The BRI has “fallen on hard times,” Kugelman said. “I think that many, many countries have realized that they simply don’t have the luxury of an economic structure that can withstand the type of loans that have been coming in from China for so long.”

Some of that can be attributed to the haphazard way in which the BRI was executed. To advance the initiative, many Chinese firms were so focused on administering projects that issues of economic feasibility and risk were not prioritized, said Yun Sun, the director of the China program at the Stimson Center.

“The Chinese did not think through the economic viability of a lot of these loan projects because their priority was [to] glorify BRI, to implement projects to ensure that BRI materializes and is happening all over the world,” she said.

As Sri Lanka buckled under its debt, China officially gave it a two-year debt moratorium in early February—and it’s just one of dozens of countries that have now been offered at least a partial reprieve. In 2020, China delayed debt repayments for 77 nations.

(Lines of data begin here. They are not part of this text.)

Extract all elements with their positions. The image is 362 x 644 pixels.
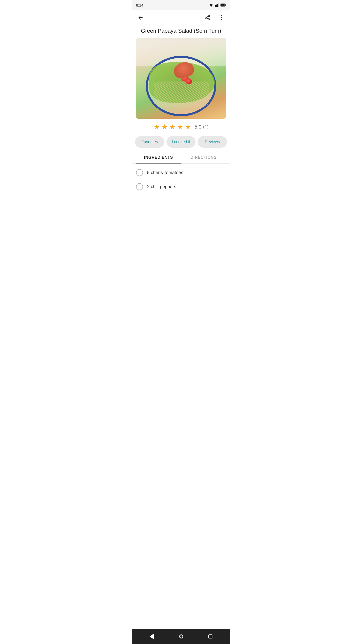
tab-ingredients[interactable]: INGREDIENTS [136,152,181,163]
tab-directions[interactable]: DIRECTIONS [181,152,226,163]
cooked-it-button[interactable]: I cooked it [166,136,196,148]
more-button[interactable] [217,13,226,22]
share-icon [204,15,210,21]
recipe-image-inner [136,38,226,119]
star-2[interactable]: ★ [161,123,168,131]
rating-container: ★ ★ ★ ★ ★ 5.0 (1) [132,119,230,134]
nav-right [203,13,226,22]
tab-bar: INGREDIENTS DIRECTIONS [132,152,230,164]
ingredient-checkbox-1[interactable] [136,169,143,176]
share-button[interactable] [203,13,212,22]
nav-back-icon [150,633,154,639]
ingredient-item-1: 5 cherry tomatoes [136,166,226,180]
noodles [154,82,209,107]
nav-bar [132,10,230,25]
ingredient-checkbox-2[interactable] [136,183,143,190]
svg-point-8 [205,17,207,18]
recipe-image-container [132,38,230,119]
star-4[interactable]: ★ [177,123,183,131]
rating-count: (1) [203,124,208,130]
wifi-icon [209,3,213,7]
svg-rect-6 [221,4,225,6]
nav-recents-button[interactable] [207,633,214,640]
ingredient-name-1: 5 cherry tomatoes [147,170,183,175]
status-bar: 8:14 [132,0,230,10]
svg-rect-5 [225,5,226,6]
svg-line-10 [207,18,208,19]
nav-home-button[interactable] [178,633,185,640]
back-button[interactable] [136,13,145,22]
battery-icon [220,4,226,7]
tomato2 [186,78,192,84]
star-1[interactable]: ★ [154,123,160,131]
bottom-nav [132,629,230,644]
svg-rect-1 [216,5,217,7]
signal-icon [215,3,219,7]
rating-score: 5.0 [195,124,202,130]
nav-left [136,13,145,22]
star-5[interactable]: ★ [185,123,191,131]
food-scene [136,38,226,119]
svg-point-9 [208,19,210,20]
status-icons [209,3,226,7]
recipe-image [136,38,226,119]
svg-point-14 [221,19,222,20]
ingredient-name-2: 2 chili peppers [147,184,176,189]
svg-rect-2 [217,4,218,7]
ingredients-list: 5 cherry tomatoes 2 chili peppers [132,164,230,196]
svg-line-11 [207,16,208,17]
back-arrow-icon [138,15,144,21]
svg-point-7 [208,15,210,17]
action-buttons: Favorites I cooked it Reviews [132,134,230,152]
svg-point-12 [221,15,222,16]
reviews-button[interactable]: Reviews [198,136,227,148]
ingredient-item-2: 2 chili peppers [136,180,226,194]
nav-back-button[interactable] [148,632,156,641]
svg-rect-3 [218,3,219,7]
more-vertical-icon [218,15,224,21]
svg-rect-0 [215,5,216,7]
recipe-title: Green Papaya Salad (Som Tum) [132,25,230,38]
svg-point-13 [221,17,222,18]
star-3[interactable]: ★ [169,123,175,131]
nav-home-icon [179,634,183,638]
nav-recents-icon [208,634,212,638]
favorites-button[interactable]: Favorites [135,136,164,148]
status-time: 8:14 [136,3,143,7]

But that has also left Chinese lenders swimming in risk, Parks said, leaving Beijing in a precarious economic position.

“They’re in a kind of firefighting mode,” Parks said. “They are frankly ill-equipped for the challenge that they’re up against right now because they don’t have a long history of being an overseas lender in times of crisis.”

Still, for many countries with few other options, Beijing has a lot to offer. Bangladesh, for instance, has been on a Chinese-funded infrastructure investment spree that has been quite popular, Kugelman said. In Latin America in particular, China has made new inroads and ramped up investments, according to the Wall Street Journal.

In an effort to contest China’s expanding influence through the BRI, many Western nations have been scrambling to offer up their own alternative development initiatives—with little success. By 2027, the United States and G-7 aim to funnel some $600 billion into their Partnership for Global Infrastructure and Investment—a revamp of the Build Back Better World campaign that they unveiled in 2021. Despite being launched more than a year ago, the European Union’s 300-billion-euro answer to BRI, called the Global Gateway, has failed to make much of a splash on the global stage.

“To be quite candid, I don’t think any country, whether the U.S. or any other nation, can hold a candle to what China has been able to do with its infrastructure investments,” Kugelman said. “It has such a deep footprint in so many parts of the world.”

Beijing now appears to be recalibrating its approach, softening its rhetoric around the BRI’s capabilities, focusing on smaller projects, and shifting course to offering debt-ridden countries emergency loans. In 2021, Xi also announced a Global Development Initiative (GDI), a small and vaguely defined program that emphasizes China’s position as one of the world’s developing countries, while focusing on education, clean energy, and poverty—all in conjunction with the United Nations. To further the GDI, Chinese Foreign Minister Wang Yi has urged cooperation with the World Bank and the Asian Development Bank. The GDI reflects a more multilateral approach to development—potentially signaling Beijing’s effort to diversify its strategy in the long run, said Sun of the Stimson Center.

Parks said that the GDI could simply be an effort to rebrand the BRI amid mounting criticism. “I think it’s mostly smoke and mirrors,” he said.

But for all of its problems, don’t expect Beijing to abandon the BRI—or its underlying goals—given how deeply intertwined it is with Xi himself. In 2017, the initiative was even enshrined in the party constitution.

“Officially, you would never hear the Chinese government admitting that the Belt and Road was a mistake, or the way we approached Belt and Road was a mistake,” Zhang said. “That would not happen because Belt and Road is so closely tied to Xi Jinping’s personal political legacy.”